Repeat each entry as written and leave the images out of the copy.
- - - -
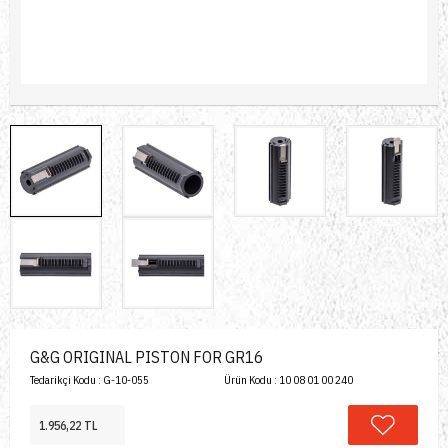
G&G ORIGINAL PISTON FOR GR16
Tedarikçi Kodu :
G-10-055
Ürün Kodu :
10 08 01 00 240
1.956,22 TL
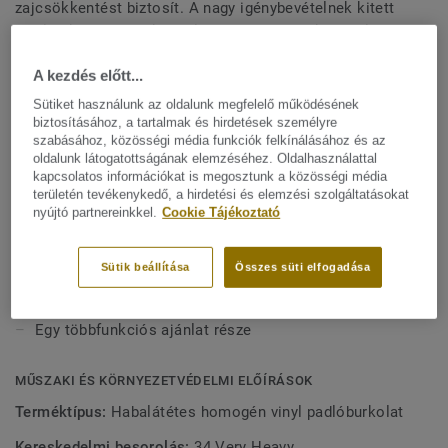
zajcsökkentést biztosít. A nagy igénybevételnek kitett
területekre tervezték, ahol csendre van szükség, pl.
Mutasson többet
folyosók és betegszobák, rendkívül tartós és kiválóan
A kezdés előtt...
ellenáll a kopásnak, a foltoknak és a dörzsölésnek. A
tisztán tartása nem igényel polírozást vagy vaxolást, egy
FŐBB JELLEMZŐK
Sütiket használunk az oldalunk megfelelő működésének
egyszerű száraz kefélés is elegendő a padló eredeti
biztosításához, a tartalmak és hirdetések személyre
Svédországban készül
szabásához, közösségi média funkciók felkínálásához és az
megjelenésének helyreállításához. A 24-féle szín
oldalunk látogatottságának elemzéséhez. Oldalhasználattal
15 dB zajcsökkentés
speciálisan úgy van megtervezve, hogy passzoljon az iQ
kapcsolatos információkat is megosztunk a közösségi média
Granit többfunkciós termékcsalád többi termékéhez és
területén tevékenykedő, a hirdetési és elemzési szolgáltatásokat
Jó járáskomfort
nyújtó partnereinkkel.
Cookie Tájékoztató
kiegészítőjéhez.
Könnyen tisztítható és karbantartható
Egyedi, száraz keféléses felület helyreállítás
Sütik beállítása
Összes süti elfogadása
Ideális a nagy igénybevételnek kitett területekre
Egy többfunkciós ajánlat része
MŰSZAKI ÉS KÖRNYEZETVÉDELMI ELŐÍRÁSOK
Terméktípus:
Habalátétes homogén vinyl padlóburkolat
Kereskedelmi besorolás:
34 Very Heavy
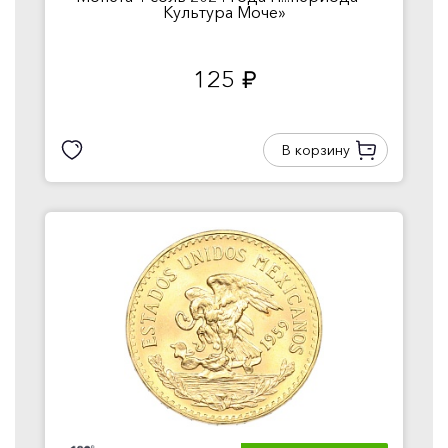
Культура Моче»
125
руб.
В корзину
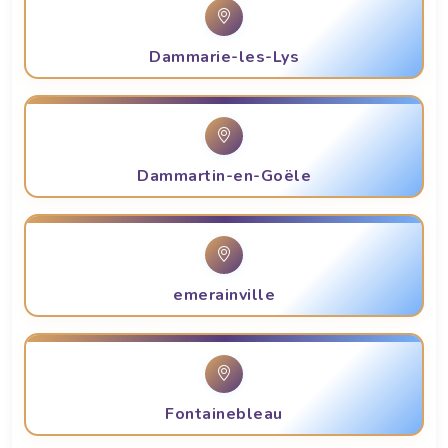
Dammarie-les-Lys
Dammartin-en-Goële
emerainville
Fontainebleau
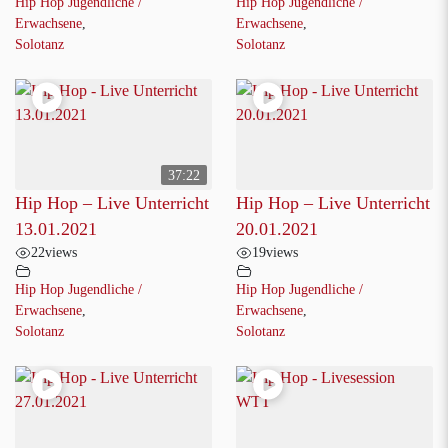
Hip Hop Jugendliche /
Hip Hop Jugendliche /
Erwachsene
,
Erwachsene
,
Solotanz
Solotanz
37:22
Hip Hop – Live Unterricht
Hip Hop – Live Unterricht
13.01.2021
20.01.2021
22
views
19
views
Hip Hop Jugendliche /
Hip Hop Jugendliche /
Erwachsene
,
Erwachsene
,
Solotanz
Solotanz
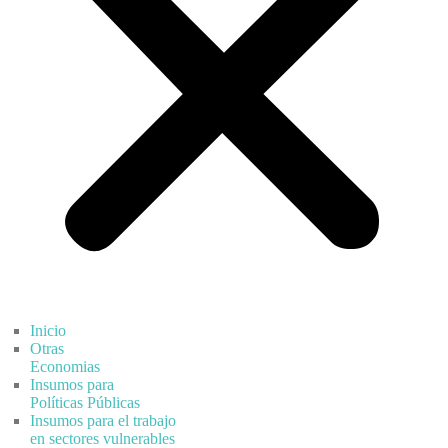
Inicio
Otras
Economias
Insumos para
Políticas Públicas
Insumos para el trabajo
en sectores vulnerables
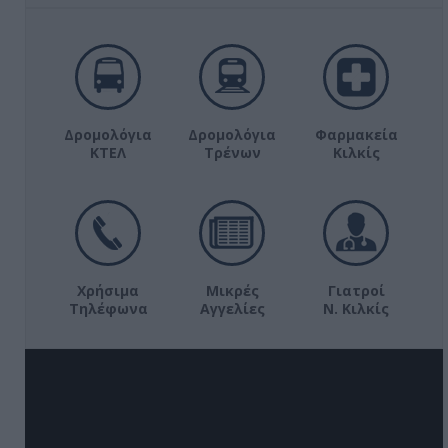
Δρομολόγια
Δρομολόγια
Φαρμακεία
ΚΤΕΛ
Τρένων
Κιλκίς
Χρήσιμα
Μικρές
Γιατροί
Τηλέφωνα
Αγγελίες
Ν. Κιλκίς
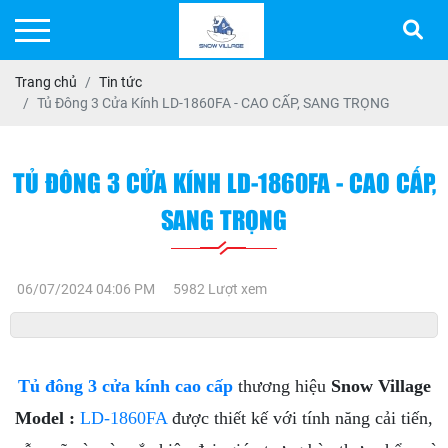
Trang chủ
Tin tức
Tủ Đông 3 Cửa Kính LD-1860FA - CAO CẤP, SANG TRỌNG
TỦ ĐÔNG 3 CỬA KÍNH LD-1860FA - CAO CẤP,
SANG TRỌNG
06/07/2024 04:06 PM
5982 Lượt xem
Tủ đông 3 cửa kính cao cấp
thương hiệu
Snow Village
Model :
LD-1860FA
được thiết kế với tính năng cải tiến,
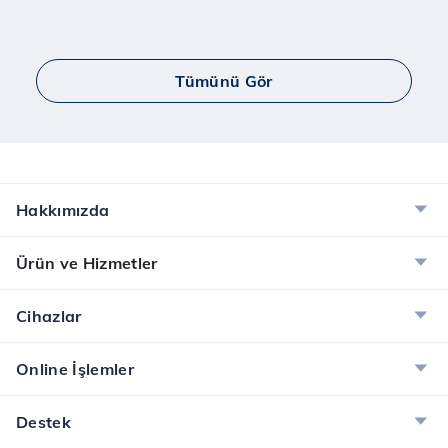
Tümünü Gör
Hakkımızda
Ürün ve Hizmetler
Cihazlar
Online İşlemler
Destek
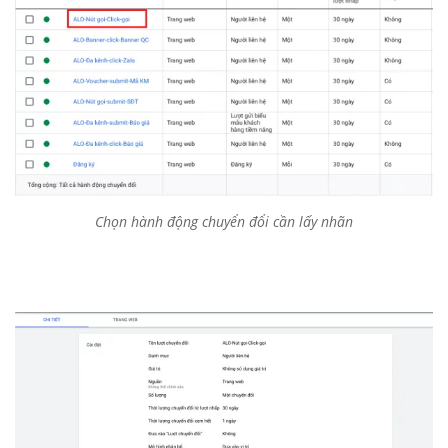
Chọn hành động chuyển đổi cần lấy nhãn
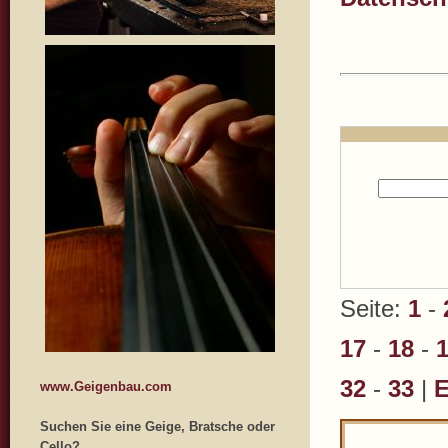
Seite:
1
-
17
-
18
-
32
-
33
|
E
www.Geigenbau.com
Suchen Sie eine Geige, Bratsche oder
Cello?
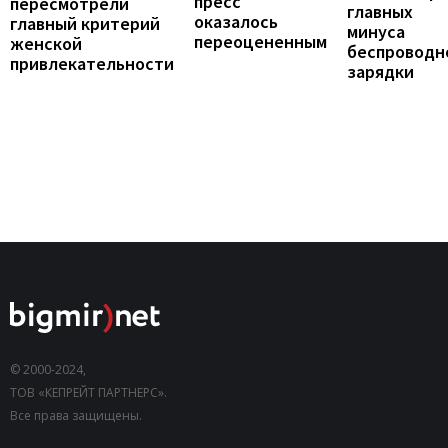
пресс
пересмотрели
главных
оказалось
главный критерий
минуса
переоцененным
женской
беспроводн
привлекательности
зарядки
© 2000-2024,
ТОВ «КЕПРЕЙТ ПАРТНЕРС».
Все права защищены.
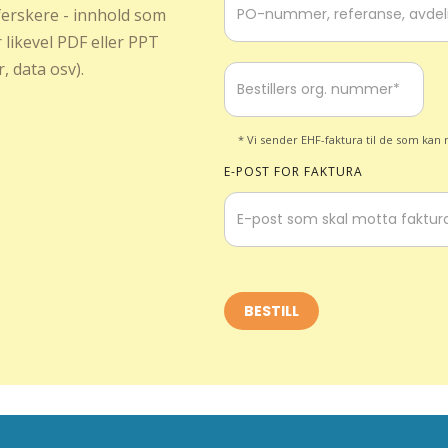
 ferskere - innhold som
 likevel PDF eller PPT
, data osv).
* Vi sender EHF-faktura til de som kan m
E-POST FOR FAKTURA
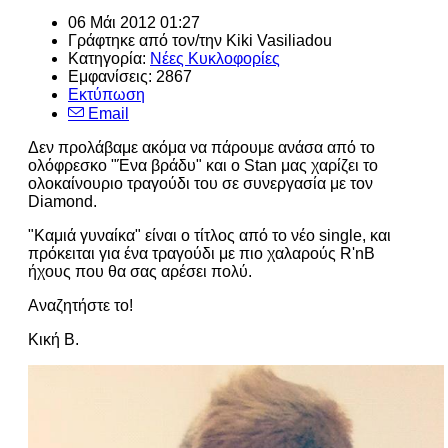
06 Μάι 2012 01:27
Γράφτηκε από τον/την
Kiki Vasiliadou
Κατηγορία:
Νέες Κυκλοφορίες
Εμφανίσεις: 2867
Εκτύπωση
Email
Δεν προλάβαμε ακόμα να πάρουμε ανάσα από το
ολόφρεσκο "Ένα βράδυ" και ο Stan μας χαρίζει το
ολοκαίνουριο τραγούδι του σε συνεργασία με τον
Diamond.
"Καμιά γυναίκα" είναι ο τίτλος από το νέο single, και
πρόκειται για ένα τραγούδι με πιο χαλαρούς R'nB
ήχους που θα σας αρέσει πολύ.
Αναζητήστε το!
Κική Β.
- - - -
● **PROBLEM SOLUTION**:
G&G ORIGINAL PISTON FOR GR16
Tedarikçi Kodu :
G-10-055
Ürün Kodu :
10 08 01 00 240
1.956,22 TL
zajcsökkentést biztosít. A nagy igénybevételnek kitett
területekre tervezték, ahol csendre van szükség, pl.
Mutasson többet
folyosók és betegszobák, rendkívül tartós és kiválóan
A kezdés előtt...
ellenáll a kopásnak, a foltoknak és a dörzsölésnek. A
tisztán tartása nem igényel polírozást vagy vaxolást, egy
FŐBB JELLEMZŐK
Sütiket használunk az oldalunk megfelelő működésének
egyszerű száraz kefélés is elegendő a padló eredeti
biztosításához, a tartalmak és hirdetések személyre
Svédországban készül
szabásához, közösségi média funkciók felkínálásához és az
megjelenésének helyreállításához. A 24-féle szín
oldalunk látogatottságának elemzéséhez. Oldalhasználattal
15 dB zajcsökkentés
speciálisan úgy van megtervezve, hogy passzoljon az iQ
kapcsolatos információkat is megosztunk a közösségi média
Granit többfunkciós termékcsalád többi termékéhez és
területén tevékenykedő, a hirdetési és elemzési szolgáltatásokat
Jó járáskomfort
nyújtó partnereinkkel.
Cookie Tájékoztató
kiegészítőjéhez.
Könnyen tisztítható és karbantartható
Egyedi, száraz keféléses felület helyreállítás
Sütik beállítása
Összes süti elfogadása
Ideális a nagy igénybevételnek kitett területekre
Egy többfunkciós ajánlat része
MŰSZAKI ÉS KÖRNYEZETVÉDELMI ELŐÍRÁSOK
Terméktípus:
Habalátétes homogén vinyl padlóburkolat
Kereskedelmi besorolás:
34 Very Heavy
Культура Моче»
125
руб.
В корзину
Dammarie-les-Lys
Dammartin-en-Goële
emerainville
Fontainebleau
Hip Hop Jugendliche /
Hip Hop Jugendliche /
Erwachsene
,
Erwachsene
,
Solotanz
Solotanz
37:22
Hip Hop – Live Unterricht
Hip Hop – Live Unterricht
13.01.2021
20.01.2021
22
views
19
views
Hip Hop Jugendliche /
Hip Hop Jugendliche /
Erwachsene
,
Erwachsene
,
Solotanz
Solotanz
Inicio
Otras
Economias
Insumos para
Políticas Públicas
Insumos para el trabajo
en sectores vulnerables
Δρομολόγια
Δρομολόγια
Φαρμακεία
ΚΤΕΛ
Τρένων
Κιλκίς
Χρήσιμα
Μικρές
Γιατροί
Τηλέφωνα
Αγγελίες
Ν. Κιλκίς
Trang chủ
Tin tức
Tủ Đông 3 Cửa Kính LD-1860FA - CAO CẤP, SANG TRỌNG
TỦ ĐÔNG 3 CỬA KÍNH LD-1860FA - CAO CẤP,
SANG TRỌNG
06/07/2024 04:06 PM
5982 Lượt xem
Tủ đông 3 cửa kính cao cấp
thương hiệu
Snow Village
Model :
LD-1860FA
được thiết kế với tính năng cải tiến,
Tümünü Gör
Hakkımızda
Ürün ve Hizmetler
Cihazlar
Online İşlemler
Destek
Chọn hành động chuyển đổi cần lấy nhãn
Seite:
1
-
17
-
18
-
32
-
33
|
E
www.Geigenbau.com
Suchen Sie eine Geige, Bratsche oder
Cello?
пресс
пересмотрели
главных
оказалось
главный критерий
минуса
переоцененным
женской
беспроводн
привлекательности
зарядки
© 2000-2024,
ТОВ «КЕПРЕЙТ ПАРТНЕРС».
Все права защищены.
 ferskere - innhold som
 likevel PDF eller PPT
, data osv).
* Vi sender EHF-faktura til de som kan m
E-POST FOR FAKTURA
06 Μάι 2012 01:27
Γράφτηκε από τον/την
Kiki Vasiliadou
Κατηγορία:
Νέες Κυκλοφορίες
Εμφανίσεις: 2867
Εκτύπωση
Email
Δεν προλάβαμε ακόμα να πάρουμε ανάσα από το
ολόφρεσκο "Ένα βράδυ" και ο Stan μας χαρίζει το
ολοκαίνουριο τραγούδι του σε συνεργασία με τον
Diamond.
"Καμιά γυναίκα" είναι ο τίτλος από το νέο single, και
πρόκειται για ένα τραγούδι με πιο χαλαρούς R'nB
ήχους που θα σας αρέσει πολύ.
Αναζητήστε το!
Κική Β.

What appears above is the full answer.